Is the Fur Saver a large link chain collar by definition? 
Do you have to pass the RH-E Suitability portion- Section A Scent work and Section B Obedience and Dexterity before testing for the RH-FL A & B?
How do you teach the Crawl? I'm also testing for the IPO BH so don't want to use a method that would encourage creeping during the long down.
What command do you use for the stand stay?
I've trained using the terms "hup" to mount an obstacle, "wait" to indicate a pause, "walk on" to continue movement over an obstacle and "off to dismount. Are these acceptable commands for use in the dexterity section?
For the directability portion my send command is "away" and I use "on it" to indicate a stop turn and sit motion for the target. Are the commands supposed to be all single words? Do they consider "on it" a two word command?
Has anyone ever videoed an IRO competition? I would really like to see the obstacle types and directability pattern.

Thanks so much for your help.


----------



## Kat Hunsecker (Oct 23, 2009)

Yes, the large link chain is a fur saver... 
Depending on whom you test with, the RH-E is not required before the A . But the A is required before the B. and you should do the RH- E. it is recommended- but again not a must.
The RH has Obedience and Dexterity as well as a scent problem. Obedience and Dexterity stays the same in A and B, but the Scent work changes.

there is no crawl in the 2012 rules! (unless you talk about the crawlspace tunnel- which is not a classic crawl)

classic obedience commands are to be used in the RH. same like BH. but you are allowed handsignals also.
where do you find a "stand stay"? not sure what excersize you are refering to. or are you talking on an obstacle?
Make sure you have the right rules. and if you look at the single obstacles, maybe it get's a bit clearer. it explaines the way how to take an obstacle also.
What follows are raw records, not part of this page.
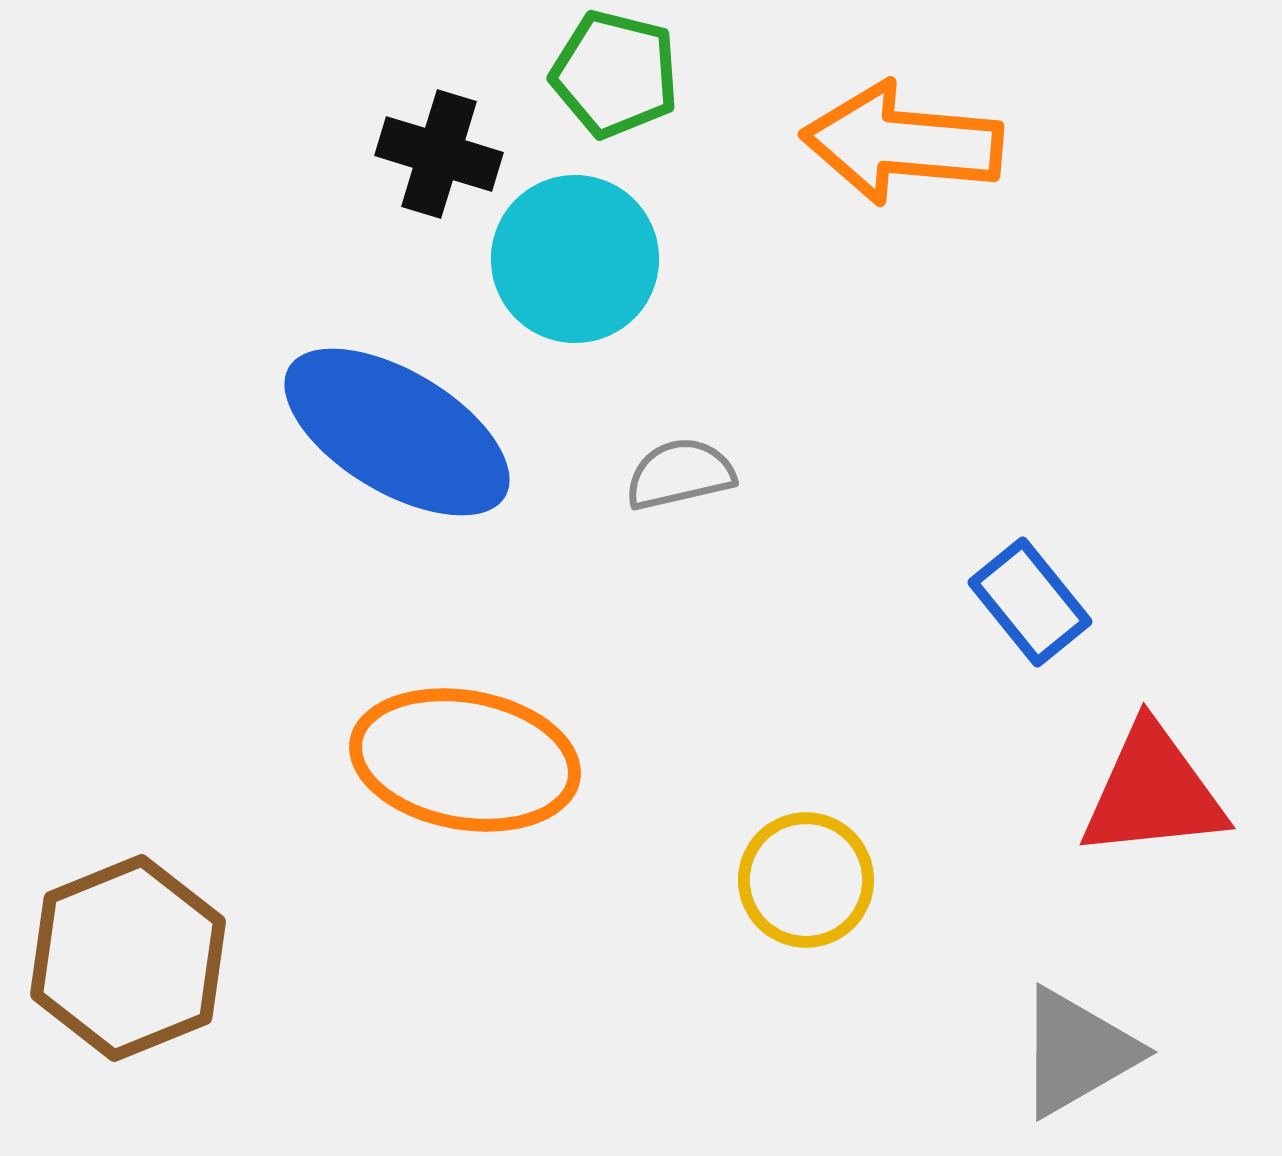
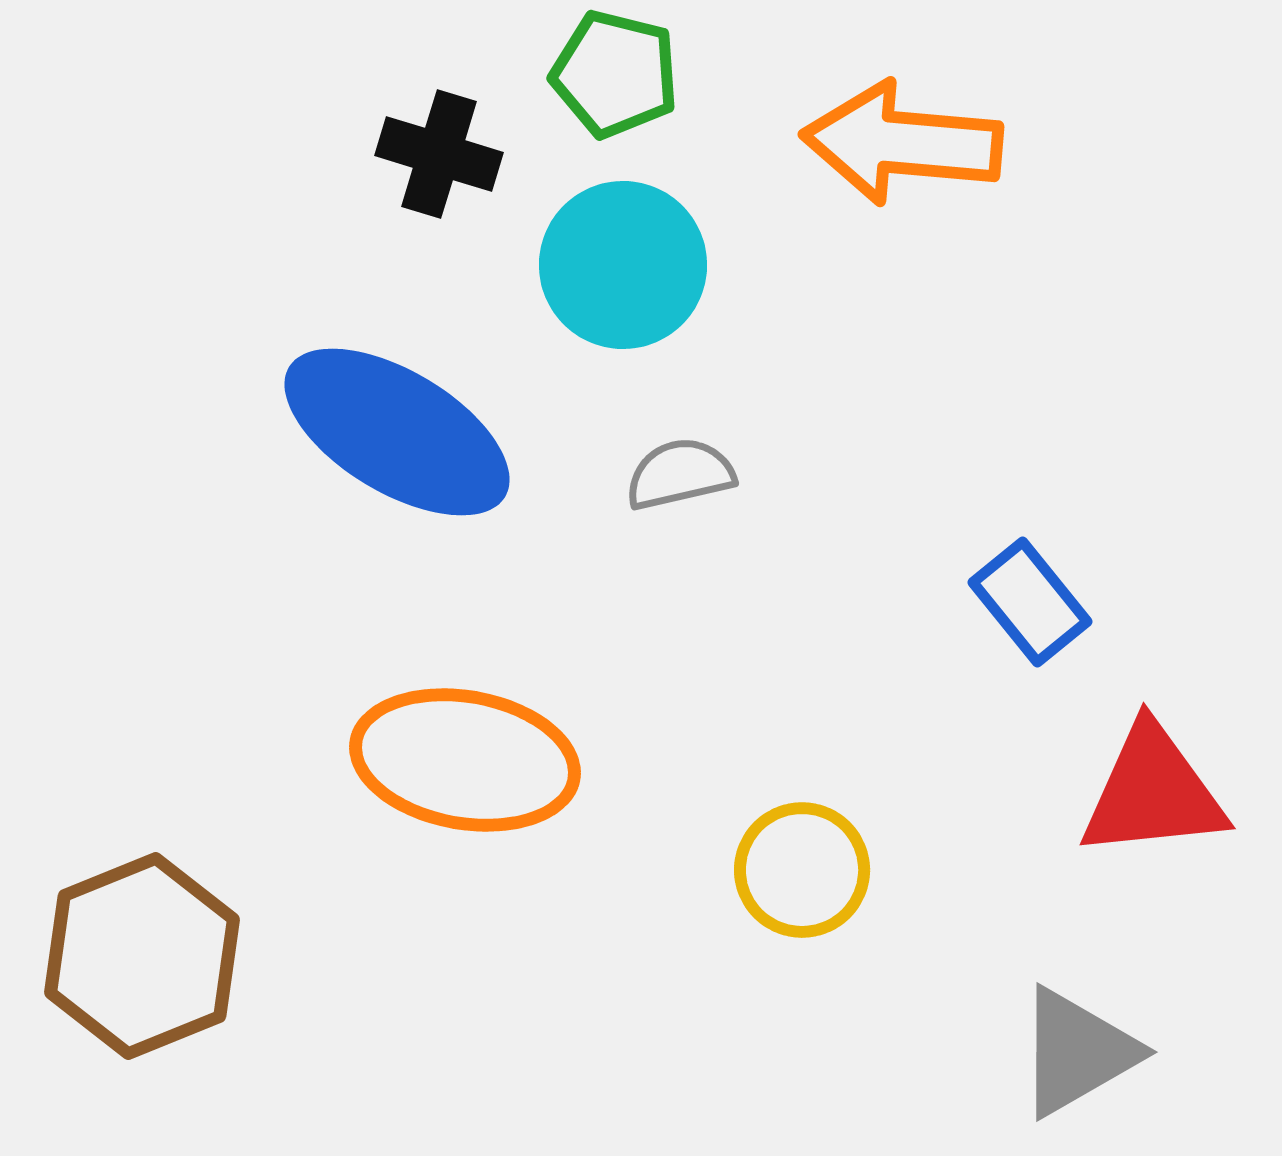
cyan circle: moved 48 px right, 6 px down
yellow circle: moved 4 px left, 10 px up
brown hexagon: moved 14 px right, 2 px up
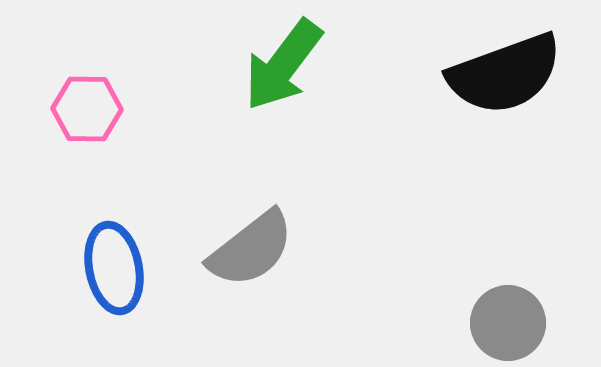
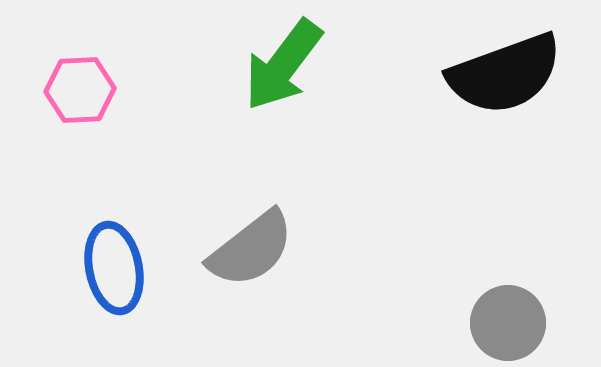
pink hexagon: moved 7 px left, 19 px up; rotated 4 degrees counterclockwise
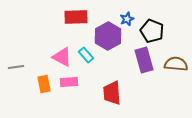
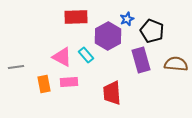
purple rectangle: moved 3 px left
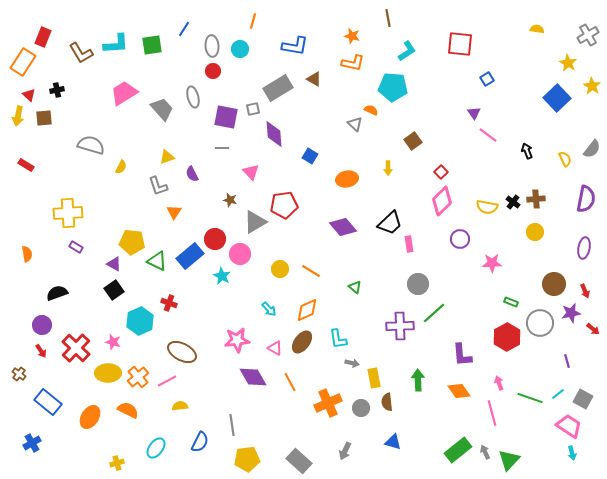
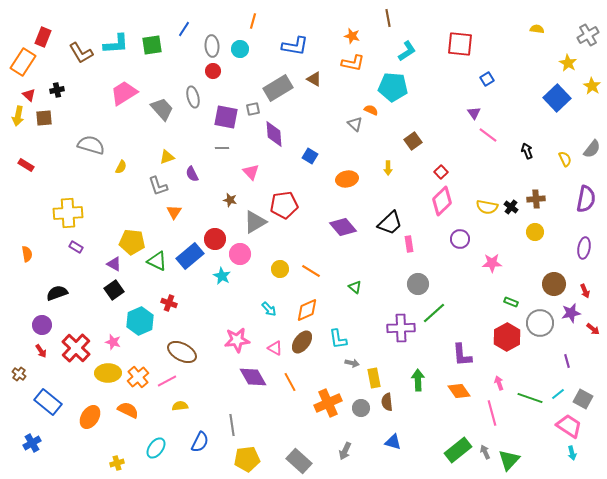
black cross at (513, 202): moved 2 px left, 5 px down
purple cross at (400, 326): moved 1 px right, 2 px down
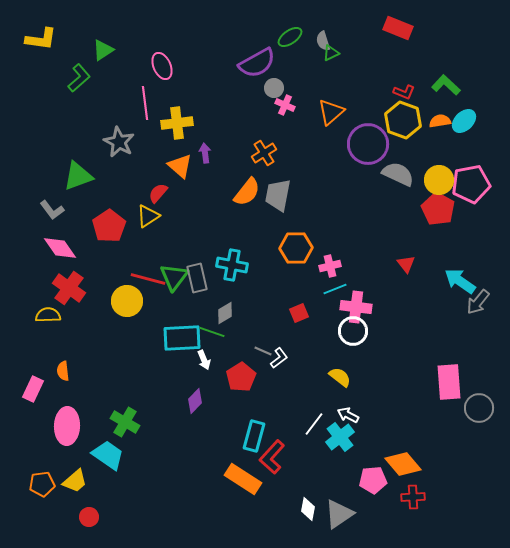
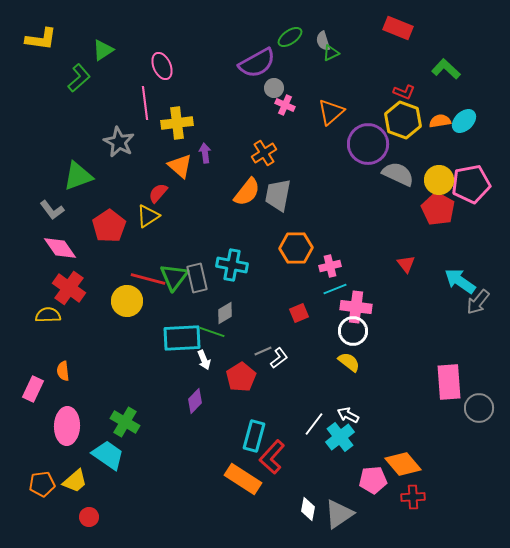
green L-shape at (446, 85): moved 16 px up
gray line at (263, 351): rotated 48 degrees counterclockwise
yellow semicircle at (340, 377): moved 9 px right, 15 px up
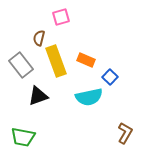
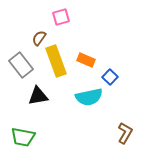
brown semicircle: rotated 21 degrees clockwise
black triangle: rotated 10 degrees clockwise
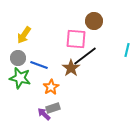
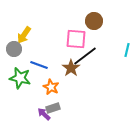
gray circle: moved 4 px left, 9 px up
orange star: rotated 14 degrees counterclockwise
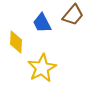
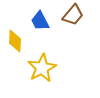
blue trapezoid: moved 2 px left, 2 px up
yellow diamond: moved 1 px left, 1 px up
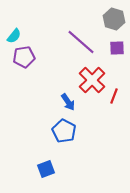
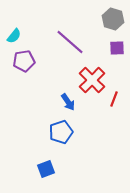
gray hexagon: moved 1 px left
purple line: moved 11 px left
purple pentagon: moved 4 px down
red line: moved 3 px down
blue pentagon: moved 3 px left, 1 px down; rotated 25 degrees clockwise
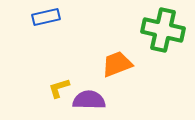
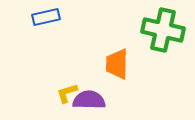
orange trapezoid: rotated 68 degrees counterclockwise
yellow L-shape: moved 8 px right, 5 px down
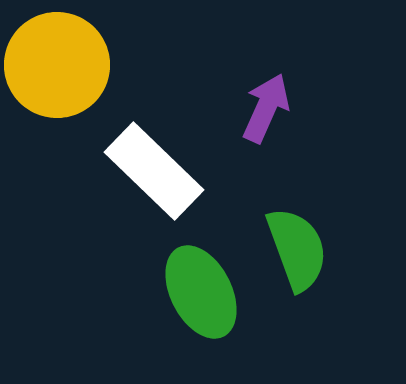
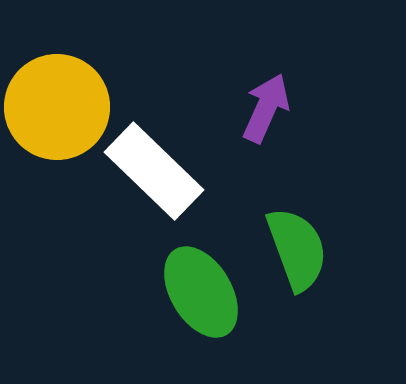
yellow circle: moved 42 px down
green ellipse: rotated 4 degrees counterclockwise
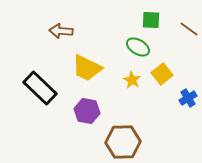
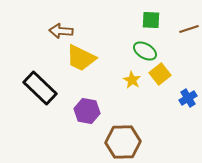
brown line: rotated 54 degrees counterclockwise
green ellipse: moved 7 px right, 4 px down
yellow trapezoid: moved 6 px left, 10 px up
yellow square: moved 2 px left
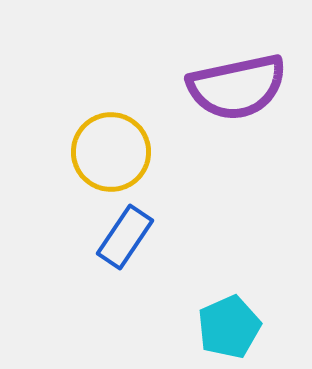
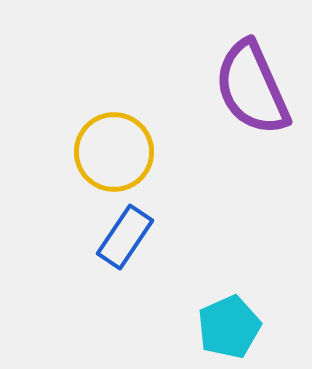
purple semicircle: moved 15 px right, 1 px down; rotated 78 degrees clockwise
yellow circle: moved 3 px right
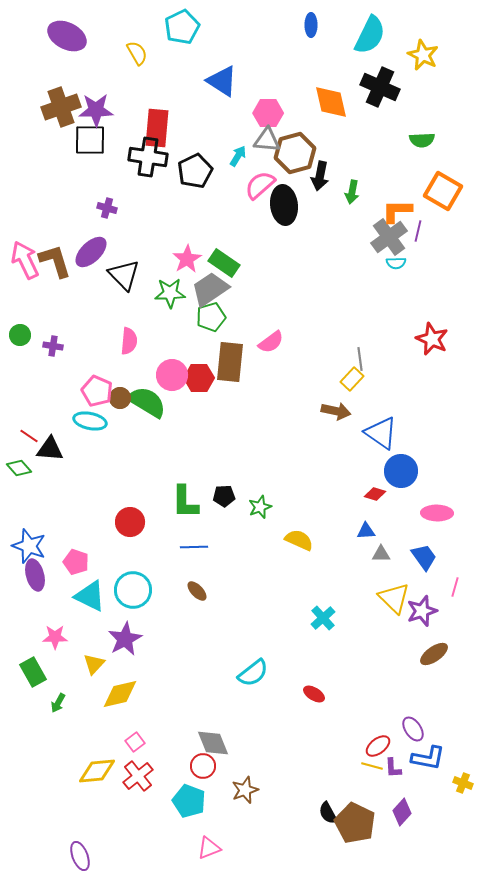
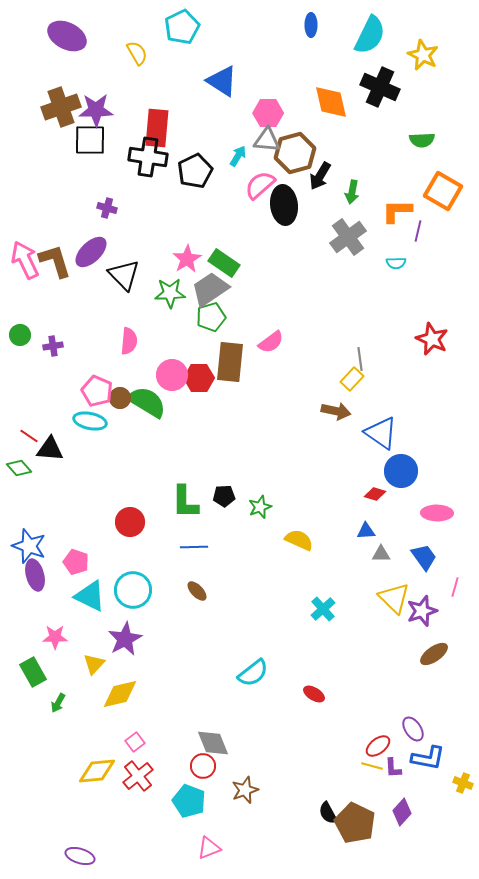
black arrow at (320, 176): rotated 20 degrees clockwise
gray cross at (389, 237): moved 41 px left
purple cross at (53, 346): rotated 18 degrees counterclockwise
cyan cross at (323, 618): moved 9 px up
purple ellipse at (80, 856): rotated 52 degrees counterclockwise
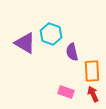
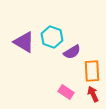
cyan hexagon: moved 1 px right, 3 px down
purple triangle: moved 1 px left, 1 px up
purple semicircle: rotated 108 degrees counterclockwise
pink rectangle: rotated 14 degrees clockwise
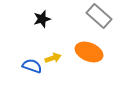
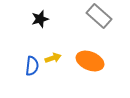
black star: moved 2 px left
orange ellipse: moved 1 px right, 9 px down
blue semicircle: rotated 78 degrees clockwise
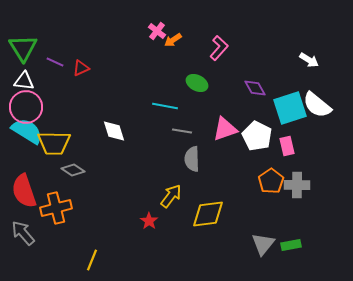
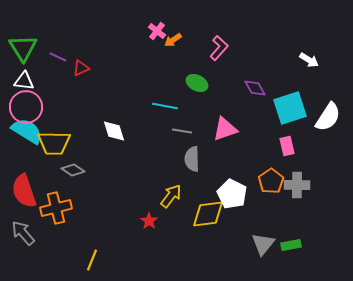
purple line: moved 3 px right, 5 px up
white semicircle: moved 11 px right, 12 px down; rotated 96 degrees counterclockwise
white pentagon: moved 25 px left, 58 px down
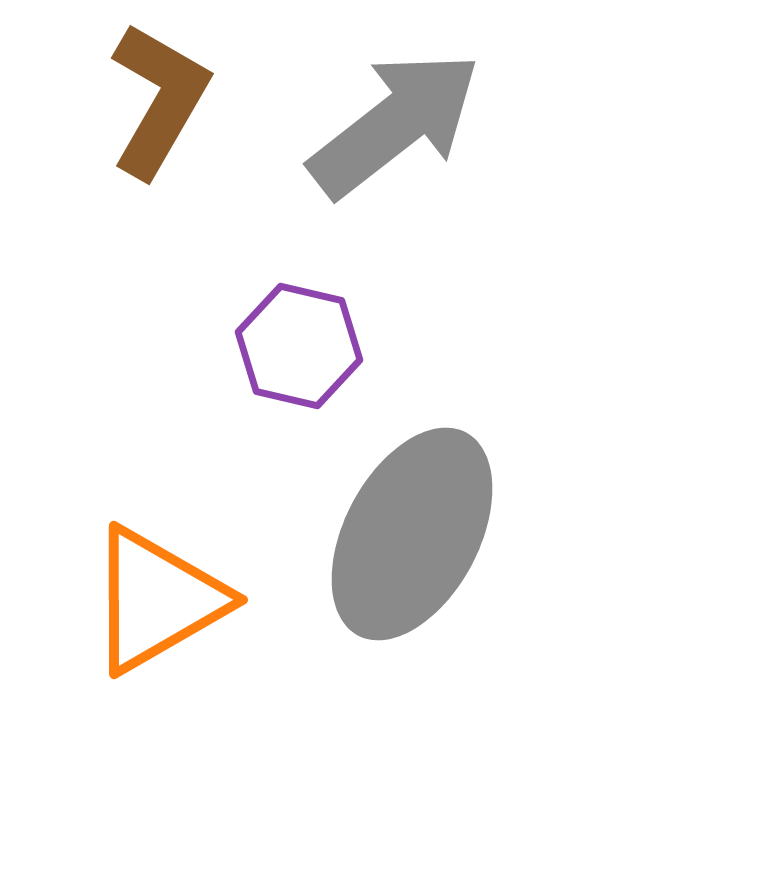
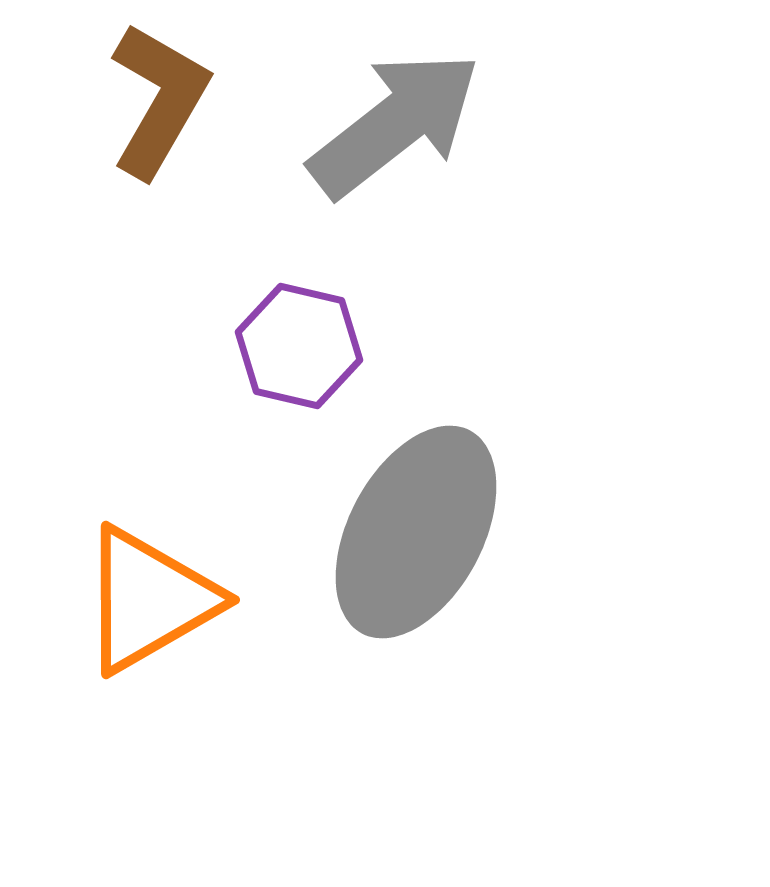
gray ellipse: moved 4 px right, 2 px up
orange triangle: moved 8 px left
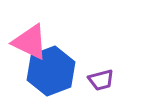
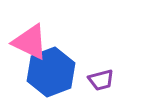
blue hexagon: moved 1 px down
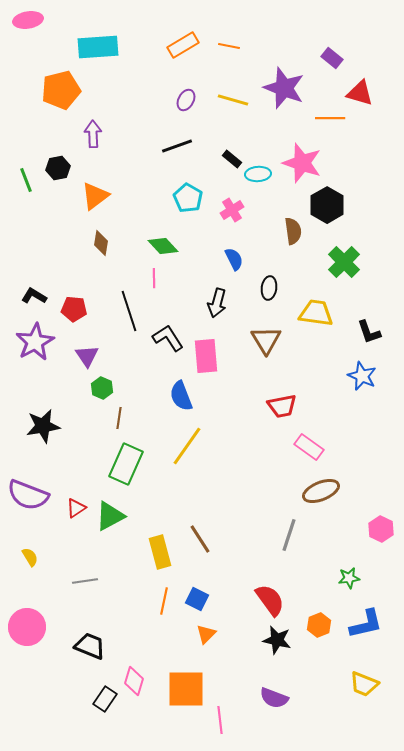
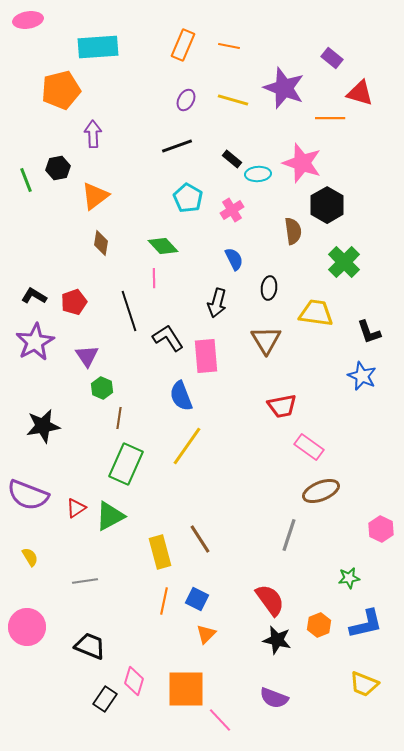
orange rectangle at (183, 45): rotated 36 degrees counterclockwise
red pentagon at (74, 309): moved 7 px up; rotated 25 degrees counterclockwise
pink line at (220, 720): rotated 36 degrees counterclockwise
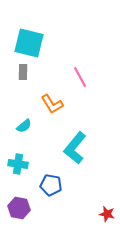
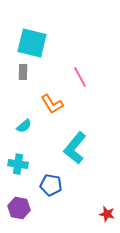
cyan square: moved 3 px right
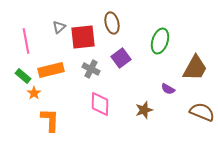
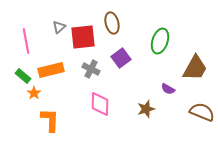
brown star: moved 2 px right, 1 px up
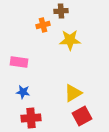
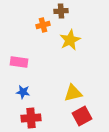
yellow star: rotated 25 degrees counterclockwise
yellow triangle: rotated 18 degrees clockwise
We were at the same spot you are now, just old RH video material on the web so far (but haven't checked for a few month either) 
Some excersizes are the Same from the old rules, some are completly different.


----------



## Cheri Clark (Aug 19, 2011)

Thanks Kat.
I looked at the rule book and discovered it was an older version (2006).
After giving it a quick glance, the current version looks much more detailed and some of the exercises have changed. Thankfully I have been training harder specs. than the older rules called out so the changes won't impact us too much. I still wish there were some trial video's to watch. RH trials are so few and far between here in the southwest.


----------



## Kat Hunsecker (Oct 23, 2009)

Yeah, videos would have been nice, we had to train without,too. But it worked..
The RH stuff is not too popular here,yet.
We are still struggling with officals with it....


----------